| Exercise |
Each entry below should be printed exactly, with every image left out.

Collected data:

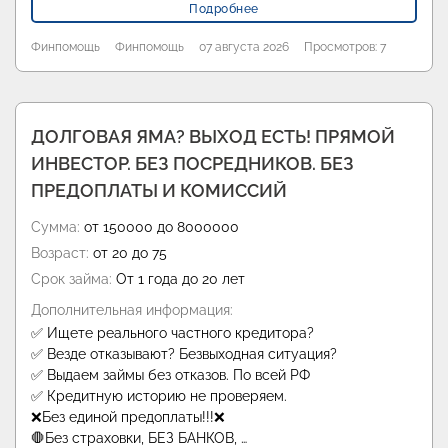
Подробнее
Финпомощь
Финпомощь
07 августа 2026
Просмотров: 7
ДОЛГОВАЯ ЯМА? ВЫХОД ЕСТЬ! ПРЯМОЙ
ИНВЕСТОР. БЕЗ ПОСРЕДНИКОВ. БЕЗ
ПРЕДОПЛАТЫ И КОМИССИЙ
Сумма:
от 150000 до 8000000
Возраст:
от 20 до 75
Срок займа:
От 1 года до 20 лет
Дополнительная информация:
✅ Ищете реального частного кредитора?
✅ Везде отказывают? Безвыходная ситуация?
✅ Выдаем займы без отказов. По всей РФ
✅ Кредитную историю не проверяем.
❌Без единой предоплаты!!!❌
🛑Без страховки, БЕЗ БАНКОВ, …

| Exercise solution |
Подробнее
Финпомощь
Финпомощь
07 августа 2026
Просмотров: 7
ДОЛГОВАЯ ЯМА? ВЫХОД ЕСТЬ! ПРЯМОЙ
ИНВЕСТОР. БЕЗ ПОСРЕДНИКОВ. БЕЗ
ПРЕДОПЛАТЫ И КОМИССИЙ
Сумма:
от 150000 до 8000000
Возраст:
от 20 до 75
Срок займа:
От 1 года до 20 лет
Дополнительная информация:
✅ Ищете реального частного кредитора?
✅ Везде отказывают? Безвыходная ситуация?
✅ Выдаем займы без отказов. По всей РФ
✅ Кредитную историю не проверяем.
❌Без единой предоплаты!!!❌
🛑Без страховки, БЕЗ БАНКОВ, …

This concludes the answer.